How can we add the rank for each arranged dataframe ?
How can we add another column called rank which
describes the rank for that group.
e.g.
Species class value rank
1 setosa Petal.Width 0.1 1
2 setosa Petal.Width 0.1 2
3 setosa Petal.Width 0.1 3
Similarly however, this rank does not rank all 600 rows instead.
It should start and end within the group.
library(tidyr)
my_df =iris %>% pivot_longer(names_to = "class", cols = c(1:4))

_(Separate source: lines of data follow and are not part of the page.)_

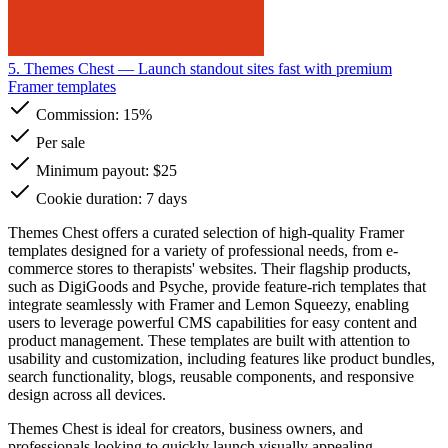
5. Themes Chest
— Launch standout sites fast with premium
Framer templates
Commission:
15%
Per sale
Minimum payout: $25
Cookie duration: 7 days
Themes Chest offers a curated selection of high-quality Framer
templates designed for a variety of professional needs, from e-
commerce stores to therapists' websites. Their flagship products,
such as DigiGoods and Psyche, provide feature-rich templates that
integrate seamlessly with Framer and Lemon Squeezy, enabling
users to leverage powerful CMS capabilities for easy content and
product management. These templates are built with attention to
usability and customization, including features like product bundles,
search functionality, blogs, reusable components, and responsive
design across all devices.
Themes Chest is ideal for creators, business owners, and
professionals looking to quickly launch visually appealing,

op = my_df %>% group_by(Species, class) %>%
arrange(value)
my_df %>% group_by(Species, class) %>%
+ arrange(value)
# A tibble: 600 x 3
# Groups: Species, class [12]
Species class value
<fct> <chr> <dbl>
1 setosa Petal.Width 0.1
2 setosa Petal.Width 0.1
3 setosa Petal.Width 0.1
4 setosa Petal.Width 0.1
5 setosa Petal.Width 0.1
6 setosa Petal.Width 0.2
7 setosa Petal.Width 0.2
8 setosa Petal.Width 0.2
9 setosa Petal.Width 0.2
10 setosa Petal.Width 0.2
# … with 590 more rows
valeri
October 10, 2019, 8:55am
2
Have you tried
op <- my_df %>% group_by(Species, class) %>%
mutate(rank = rank(value)) %>%
arrange(value)
... there are quite a few options in rank
how to deal with ties.
2 Likes
Thanks for quick help.
tried your approach but rank is integer which is undesired
> op$rank %>% unique()
[1] 3.0 20.0 38.0 45.0 49.0 50.0 1.0 4.0 2.0 9.0 3.5 13.0 8.0 22.0 18.0 32.0 31.0 40.5 2.5 41.0 47.0 46.5 5.0 11.0 49.5 19.0 24.5 30.5 35.0 46.0 11.5 15.0 6.5 9.5 15.5
[36] 20.5 5.5 38.5 27.5 10.5 44.0 35.5 40.0 18.5 24.0 31.5 4.5 36.0 6.0 48.0 39.0 7.0 42.5 45.5 10.0 14.0 21.5 33.0 7.5 42.0 47.5 32.5 17.5 19.5 43.0 28.5 48.5 23.0 25.5 8.5
[71] 12.5 16.5 26.5 43.5 34.5 37.0
valeri
October 10, 2019, 9:00am
4
What would you like it to be?
basically, rank meaning... row number
valeri
October 10, 2019, 9:29am
6
So, you mean like this?
op <- my_df %>% group_by(Species, class) %>%
mutate(rank = rank(value, ties.method = "first")) %>%
arrange(value)
2 Likes
Can we retain this format but excluding integer values ?
Meaning, repetition is ok but not integer in the rank column
valeri
October 10, 2019, 10:50am
8
Hi @AbhishekHP ,
again, I am not quite sure what you mean ... by default rank
uses ties.method = 'average'
which results in ranks like you see in my first response (which are not integers by the way). With ties.method = 'first'
you get the rank in fact as integers from 1 to as many values there are in each group. So ... not sure which one you prefer - you can also check the documentation for rank
for other methods.
Thanks for response.
Was wondering if we can somehow get rid of averaging only if they appear to be integer.
However, let me proceed with ties.method = "first"
system
Closed
October 17, 2019, 10:52am
10
This topic was automatically closed 7 days after the last reply. New replies are no longer allowed.